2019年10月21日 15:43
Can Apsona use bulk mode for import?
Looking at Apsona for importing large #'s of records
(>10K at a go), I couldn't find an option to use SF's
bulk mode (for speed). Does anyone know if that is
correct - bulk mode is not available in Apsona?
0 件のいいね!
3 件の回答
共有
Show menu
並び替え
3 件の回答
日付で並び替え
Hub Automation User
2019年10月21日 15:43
^^^^
What to work on — Reproduce each line of the material in which the string "bulk" occurs.

Task result —
Can Apsona use bulk mode for import?
bulk mode (for speed). Does anyone know if that is
correct - bulk mode is not available in Apsona?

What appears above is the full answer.